3rd generation cephalosporin

255
Q

give 2 examples of benzodiazepines. what are they used for?

A

diazepam, lorazepam, chlordiazepam - first line management of seziures and status epilepticus, management of alcohol withdrawal rections.

256
Q

how do benzodiazepines work?

A

target the gamma-aminobutyric acid type A (GABA-a) receptor, which is a chloride channel that opens in response to binding by GABA (main inhibitory neurotransmitter) - opening the channel makes the cell more resistant to depolarization.

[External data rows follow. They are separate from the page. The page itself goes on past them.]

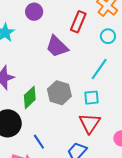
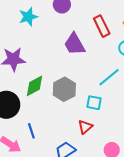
red rectangle: (78, 22) -> (102, 26), turned -65
red triangle: (90, 123) -> (85, 127), size x0.7

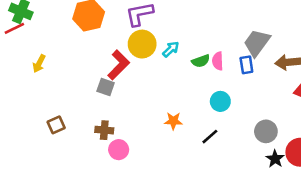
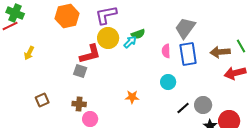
gray trapezoid: (257, 43) -> (185, 28), moved
green semicircle: (201, 61) -> (138, 34), moved
red L-shape: (119, 65) -> (90, 54), turned 30
blue rectangle: (246, 65) -> (188, 54), size x1.6
black line: (210, 137) -> (183, 108), moved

benzodiazepines facilitate and enhance binding of GABA to GABA-a receptors and have a widespread depressant effect on synaptic transmission - cause reduced anxiety, sleepiness, sedation, anti-convulsion.

257
Q

what is carbamazepine used to treat?

A

epilepsy - focal seizures ± secondary generalisation and for primary generalised.
trigeminal neuralgia.

258
Q

how does carbamazepine work?

A

inhibits neuronal sodium channels, stabilising resting membrane potentials and reducing neuronal excitability.

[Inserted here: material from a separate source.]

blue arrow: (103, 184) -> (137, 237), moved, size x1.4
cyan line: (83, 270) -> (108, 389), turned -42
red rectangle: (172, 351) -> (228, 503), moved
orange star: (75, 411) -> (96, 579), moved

this may inhibit spread of seizure activity, and control spread of neuralgic pain by blocking synaptic transmission.

259
Q

what are valproates used for? name one.

A

epilepsy - 1st choice for generalised/absence seizures and focal seizure treatment.
sodium valproate, valproic acid.

260
Q

what are gabapentin/pregabalin used to treat?

A

focal epilepsies as an addition to carbamazepine.
also for neuropathic pain and migraine prophylaxis.

261
Q

how does gabapentin work?

A

closely related to GABA - binds to voltage sensitive calcium channels, preventing inflow of calcium and thus inhibiting neurotransmitter release, interfering with synaptic transmission and reducing neuronal excitability.

262
Q

give some examples of dopaminergic drugs

A

levodopa (as co-careldopa, co-beneldopa), ropinirole, pramipexol

263
Q

how do dopaminergic drugs work to treat Parkinson’s?

A

there’s a dopamine deficiency in Parkinson’s - treatment increases dopaminergic stimulation to the basal ganglia.
levodopa = dopamine precursor that is able to cross the BBB.
ropinirole and pramexipol = selective agonists for the D2 receptor, which predominates in the basal ganglia - used to delay starting levodopa.

264
Q

what is levodopa always given with? why?

A

a peripheral dopa-decarboxylase inhibitor e.g. carbidopa - combined preparations (co-careldopa, co-beneldopa).
this is to reduce conversion to dopamine outside the brain, reducing SE of nausea, and lowering the dose.

265
Q

what are triptans used to treat?

A

migraines and cluster headaches - not preventative/curing though.
e.g. sumatriptan, rizatripan.

266
Q

how do triptans work?

A

agonist effects on serotonin 5-HT-1b and d receptors in cranial blood vessels - causes their constriction, and subsequent inhibition of pro inflammatory neuropeptide release.
may also work on serotonin receptors in nerve endings to relieve pain through decrease in levels of substance P.

267
Q

what class of drug do rivastigmine and neostigmine belong to? what are they used to treat?

A

acetylcholinesterase inhibitors.
Alzheimer’s disease, Lewy body dementia and Parkinson’s disease. also myasthenia gravis.

268
Q

how do acetylcholinesterase inhibitors work as neurological drugs?

A

inhibit ACh break down. in neurodegenerative disorders they are used to treat memory and learning deficit symptoms - improve due to role of ACh in cognition.
in myasthenia gravis there are too few ACh receptors, so with greater ACh availability, symptoms improve.

269
Q

list 3 things that can worsen the weakness of myasthenia gravis

A

pregnancy, hypokalaemia, infection, over-treatment, change of climate, emotion, exercise

270
Q

what would you see in a patient with an abducens nerve (CNVI) lesion?

A

horizontal diplopia on looking out

271
Q

what might patients complain of in mysathenia gravis?

A

“stairs, chairs and hair”
can’t get up out of chairs, can’t walk up the full flight of stairs, can’t brush their hair.